Problem
Where does the string "rename" occur in the records below? Copy every line that holds it.

[Opening The data section]

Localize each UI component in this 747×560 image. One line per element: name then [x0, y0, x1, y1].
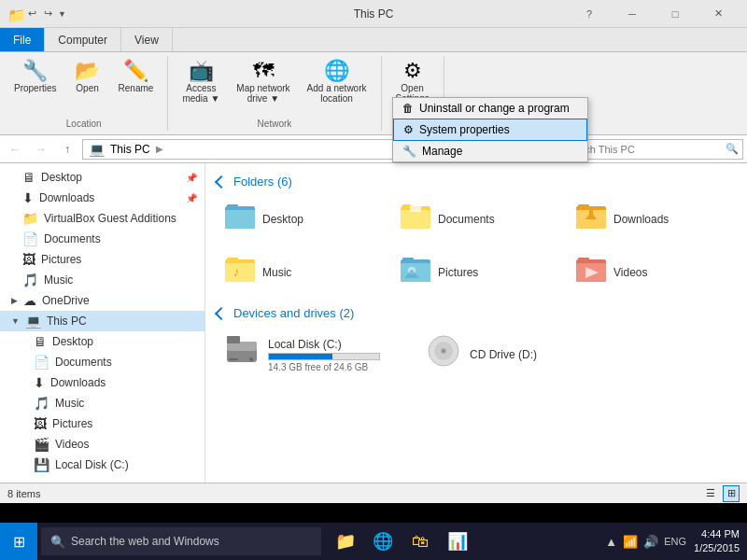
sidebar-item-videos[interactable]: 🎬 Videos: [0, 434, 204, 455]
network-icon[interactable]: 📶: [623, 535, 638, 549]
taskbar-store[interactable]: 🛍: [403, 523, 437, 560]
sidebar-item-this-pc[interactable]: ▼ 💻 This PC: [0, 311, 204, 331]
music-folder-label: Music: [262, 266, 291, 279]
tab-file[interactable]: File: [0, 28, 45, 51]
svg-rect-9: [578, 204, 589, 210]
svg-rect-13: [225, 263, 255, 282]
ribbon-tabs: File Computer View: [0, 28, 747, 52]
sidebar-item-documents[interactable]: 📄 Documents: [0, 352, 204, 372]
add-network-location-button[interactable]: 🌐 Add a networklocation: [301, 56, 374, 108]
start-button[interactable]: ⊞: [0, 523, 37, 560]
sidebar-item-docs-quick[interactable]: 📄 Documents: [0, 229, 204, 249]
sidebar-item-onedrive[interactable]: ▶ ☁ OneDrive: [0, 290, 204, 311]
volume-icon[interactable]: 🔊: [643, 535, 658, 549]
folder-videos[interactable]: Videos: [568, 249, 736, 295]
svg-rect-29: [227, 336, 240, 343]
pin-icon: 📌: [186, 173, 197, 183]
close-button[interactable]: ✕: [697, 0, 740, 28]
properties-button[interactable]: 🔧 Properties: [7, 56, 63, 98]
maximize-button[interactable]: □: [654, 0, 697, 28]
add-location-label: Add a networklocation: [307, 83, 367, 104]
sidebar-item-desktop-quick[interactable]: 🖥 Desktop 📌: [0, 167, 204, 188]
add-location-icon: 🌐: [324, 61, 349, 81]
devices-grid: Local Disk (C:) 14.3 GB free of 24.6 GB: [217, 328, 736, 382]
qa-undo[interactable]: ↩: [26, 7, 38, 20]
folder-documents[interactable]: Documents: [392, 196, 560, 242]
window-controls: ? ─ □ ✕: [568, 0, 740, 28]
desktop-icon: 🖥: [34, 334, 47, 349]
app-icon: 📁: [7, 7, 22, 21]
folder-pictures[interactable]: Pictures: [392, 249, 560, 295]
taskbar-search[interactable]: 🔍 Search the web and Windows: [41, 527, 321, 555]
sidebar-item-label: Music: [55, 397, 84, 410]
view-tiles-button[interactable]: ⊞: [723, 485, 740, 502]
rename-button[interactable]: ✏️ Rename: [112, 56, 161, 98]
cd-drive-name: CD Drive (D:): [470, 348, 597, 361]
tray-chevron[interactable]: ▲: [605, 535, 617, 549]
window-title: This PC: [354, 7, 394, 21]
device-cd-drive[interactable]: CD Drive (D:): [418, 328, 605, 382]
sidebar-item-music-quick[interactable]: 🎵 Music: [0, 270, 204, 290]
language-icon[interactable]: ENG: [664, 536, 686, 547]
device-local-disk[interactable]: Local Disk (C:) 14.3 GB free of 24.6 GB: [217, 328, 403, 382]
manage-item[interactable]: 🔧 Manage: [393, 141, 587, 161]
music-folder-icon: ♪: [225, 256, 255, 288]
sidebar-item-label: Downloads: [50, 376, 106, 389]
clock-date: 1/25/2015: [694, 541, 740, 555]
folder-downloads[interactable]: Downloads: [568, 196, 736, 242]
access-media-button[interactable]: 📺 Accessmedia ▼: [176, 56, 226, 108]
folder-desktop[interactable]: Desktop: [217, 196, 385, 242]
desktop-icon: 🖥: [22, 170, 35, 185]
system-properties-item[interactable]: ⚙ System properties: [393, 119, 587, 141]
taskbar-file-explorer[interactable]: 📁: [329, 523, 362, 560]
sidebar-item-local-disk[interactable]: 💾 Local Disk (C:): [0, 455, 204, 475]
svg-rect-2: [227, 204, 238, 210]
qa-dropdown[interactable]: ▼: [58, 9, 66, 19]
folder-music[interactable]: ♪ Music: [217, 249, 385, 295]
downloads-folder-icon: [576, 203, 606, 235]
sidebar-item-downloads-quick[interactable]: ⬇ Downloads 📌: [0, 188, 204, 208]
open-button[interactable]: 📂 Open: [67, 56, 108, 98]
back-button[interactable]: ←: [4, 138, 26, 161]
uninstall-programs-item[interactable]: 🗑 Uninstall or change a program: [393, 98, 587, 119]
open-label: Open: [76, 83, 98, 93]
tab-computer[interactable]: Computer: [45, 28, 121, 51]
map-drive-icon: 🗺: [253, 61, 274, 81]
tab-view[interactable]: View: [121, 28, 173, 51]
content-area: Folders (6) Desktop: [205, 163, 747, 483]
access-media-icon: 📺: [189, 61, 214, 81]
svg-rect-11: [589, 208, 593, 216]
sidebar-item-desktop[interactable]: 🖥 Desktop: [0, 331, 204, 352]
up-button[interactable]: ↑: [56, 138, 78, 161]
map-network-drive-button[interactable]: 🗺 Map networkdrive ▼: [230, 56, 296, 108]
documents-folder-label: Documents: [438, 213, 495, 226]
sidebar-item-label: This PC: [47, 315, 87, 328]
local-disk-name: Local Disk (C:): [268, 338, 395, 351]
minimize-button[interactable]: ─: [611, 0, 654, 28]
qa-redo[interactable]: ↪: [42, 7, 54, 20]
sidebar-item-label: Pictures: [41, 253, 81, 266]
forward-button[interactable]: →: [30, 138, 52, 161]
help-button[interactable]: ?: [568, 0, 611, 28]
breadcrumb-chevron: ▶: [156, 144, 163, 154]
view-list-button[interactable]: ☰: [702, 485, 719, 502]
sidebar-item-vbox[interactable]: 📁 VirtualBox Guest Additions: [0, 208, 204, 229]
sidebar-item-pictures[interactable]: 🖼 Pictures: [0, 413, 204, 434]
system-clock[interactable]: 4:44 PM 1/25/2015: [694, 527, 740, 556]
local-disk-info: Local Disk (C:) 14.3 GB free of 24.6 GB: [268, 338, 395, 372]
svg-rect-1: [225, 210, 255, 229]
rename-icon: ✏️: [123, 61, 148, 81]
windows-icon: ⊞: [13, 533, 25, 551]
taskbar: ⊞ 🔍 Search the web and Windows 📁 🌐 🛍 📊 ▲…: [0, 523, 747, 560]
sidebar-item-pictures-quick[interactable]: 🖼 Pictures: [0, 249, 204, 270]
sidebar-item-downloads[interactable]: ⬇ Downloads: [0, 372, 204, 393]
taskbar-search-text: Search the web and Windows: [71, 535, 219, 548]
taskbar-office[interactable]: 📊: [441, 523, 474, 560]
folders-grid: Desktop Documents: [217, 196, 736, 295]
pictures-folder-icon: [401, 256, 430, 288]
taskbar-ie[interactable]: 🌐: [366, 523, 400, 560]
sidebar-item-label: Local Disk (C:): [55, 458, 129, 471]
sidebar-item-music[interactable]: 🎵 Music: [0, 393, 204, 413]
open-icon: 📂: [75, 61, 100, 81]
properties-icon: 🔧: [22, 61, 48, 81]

[Closing The data section]

Exercise solution
rename-button[interactable]: ✏️ Rename: [112, 56, 161, 98]
rename-icon: ✏️: [123, 61, 148, 81]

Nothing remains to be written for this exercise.